Fishing was decent on St. George last week. First of the week was a washout but cleared up nice Wednesday through this morning. The morning bite was off big time compared to normal. Tide was not right for the morning bite. The spanish did cooperate in the mornings and they were good sized. The afternoon bite was a different story. Had a hard incoming tide and the redfish were eating as were the trout. Had a good many keeper reds and a ton of throwback rat reds. Bad thing was the tide was an hour or more later each day and due to the park closing at 7:30 I really missed the best part of the tide yesterday and Friday. Caught fish like crazy for the 20 minutes before I had to go both days or be locked in.

Also caught the usual sharks, rays and gar (lots of freshwater in the bay). Was odd though that I did not catch the first white trout or flounder which are usually thick this time of year for the area I was fishing. As always, finger mullet was the bait of choice.

Here are a few pictures. Had battery problems and didn't get as many as I wanted.


----------



## JB0704 (Sep 24, 2012)

Nice!  I'm headed down the weekend of 10/5-10/7, hope to do some good in the bay.  Everybody always told me that was the best month to go, so this year, I am skipping one weekend of deer hunting to see if they're right.

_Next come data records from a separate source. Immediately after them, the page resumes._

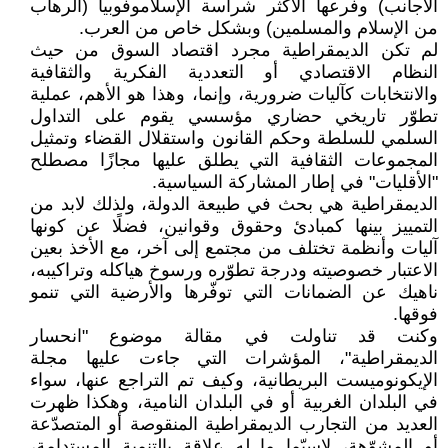
الأجانب) وفرعها الأكثر شراسة الإسلاموفوبيا (الرهاب
من الإسلام والمسلمين) وبشكل خاص من العرب.
لم تكن الديمقراطية مجرد اقتصاد السوق من حيث
النظام الاقتصادي أو التعددية الفكرية والثقافية
والانتخابات كآليات ضرورية، وإنما، وهذا هو الأهم، عملية
تطوّر تاريخي حضاري مؤسسي يقوم على التداول
السلمي للسلطة وحكم القانون واستقلال القضاء وتمثيل
المجموعات الثقافية التي يطلق عليها مجازًا مصطلح
"الأقليات" في إطار المشاركة السياسية.
الديمقراطية هي بحث في طبيعة الدولة، ولذلك لابد من
التمييز بينها كمبادئ وحقوق وقوانين، فضلًا عن كونها
آليات وأنظمة تختلف من مجتمع إلى آخر، مع الأخذ بعين
الاعتبار خصوصيته ودرجة تطوّره ورسوخ هياكله وتراكيبه،
ناهيك عن الضمانات التي توفّرها والأرضية التي تنمو
فوقها.
وكنت قد تناولت في مقالة موضوع "انحسار
الديمقراطية"، المؤشرات التي جاءت عليها مجلة
الإيكونوميست البريطانية، وكيف تم التراجع عنها، سواء
في البلدان الغربية أو في البلدان النامية، وهكذا ظهرت
العديد من التجارب الديمقراطية المنقوصة أو المتصدّعة
أو المشوّهة، لاسيّما ما له علاقة بالتنمية المستدامة،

BTW, is the pier closed?  And, if not, how is the fishing there at night in October?  When I was down this summer that was the only place I was consistently catching fish, but I know it's a new season and things change.  I was going to fish the State park when open, then go to the pier afterwards, and just curious if you knew how that might work.


----------



## Dustin Pate (Sep 24, 2012)

The pier is still damaged. There is about a 100 yard section open that you could fish unless you go to the Eastpoint side. They are in the process of figuring out who is paying to fix it so I figure maybe mid next year it might be open.


----------



## smoothie (Sep 24, 2012)

What a great day!


----------



## d-a (Sep 25, 2012)

Nice trip. How often are you at SGI? 

d-a


----------



## scandmx5 (Sep 25, 2012)

I have never been to Coastal GA...looks gorgeous out there, and looks like alot of fun.


----------



## UpstateRed (Sep 25, 2012)

Hey I recognize that spot!  SGI is a great fishery.  Good work.


----------



## Dustin Pate (Sep 25, 2012)

d-a said:


> Nice trip. How often are you at SGI?
> 
> d-a



Not enough for sure!!! Seriously I try to go at least a few times a year. This year I haven't been as much just do to being busy. I wish I could live there during September and October.


----------



## geaux-fish (Sep 25, 2012)

Congrats Dustin, love me some Ga. coast fishing. Good looking reds.


----------



## d-a (Sep 25, 2012)

Dustin Pate said:


> Not enough for sure!!! Seriously I try to go at least a few times a year. This year I haven't been as much just do to being busy. I wish I could live there during September and October.



Oh ok. I shoulda posted it up I had room for 1-3 last weekend. 

d-a


----------



## Nannyman (Sep 25, 2012)

Thats Florida not Ga right?


----------



## Dustin Pate (Sep 25, 2012)

Nannyman said:


> Thats Florida not Ga right?



Yep..Florida gulf coast.


----------



## PitBllDog (Sep 26, 2012)

Dustin Pate said:


> The pier is still damaged. There is about a 100 yard section open that you could fish unless you go to the Eastpoint side. They are in the process of figuring out who is paying to fix it so I figure maybe mid next year it might be open.




Progress Energy


----------